However, my view of Karma is not punitive. It is not a set of strict rules or commandments, which we are bound to fail at if we try to follow them. The idea behind the karmic precepts is to do as little harm as possible in your intention. The intention behind your action counts more in this vibrational universe than the fact that you killed something for the sake of your own physical survival.
For example: When you kill an mosquito that is sucking the blood from your baby, you are doing a karmically good thing for yourself and the baby yet you are consciously doing harm to the insect. Maybe you didn’t intend to kill the mosquito but it happened anyway. Sometimes killing insects happens inadvertently, such as when you brush the insect away but its delicate structure succumbs to the force of your hand.
Your body's immune system kills all lifeforms that it doesn't recognize. You step on and crush countless microorganisms and tiny insects every day.
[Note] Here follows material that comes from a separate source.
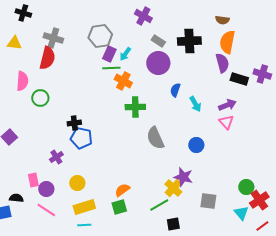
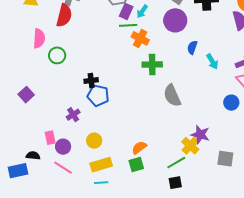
blue circle: (196, 145) -> (231, 103), moved
black square: (173, 224) -> (175, 183), moved

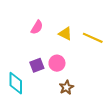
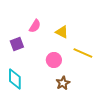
yellow line: (93, 38) -> (83, 53), moved
purple square: (37, 65) -> (17, 44), moved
Yet karmic precepts direct us to minimize the amount of harm we do in the world.
The reason for this unattainable ideal is to cause us to focus on how killing less evolved creatures impacts our own peace of mind. If you kill a Lyme tick, knowing that the act is harmless, and even helpful, your mind remains calm and even the act of squashing the tick supports meditation practice.
If you kill the tick with aversion and resistance, feeling horror and guilt, fear and loathing, the karmic consequences are not pleasant—for these emotions are not pleasant. But if you honor the life of the tick as you dispatch it to eternity, you are in a much lighter, happier place karmically.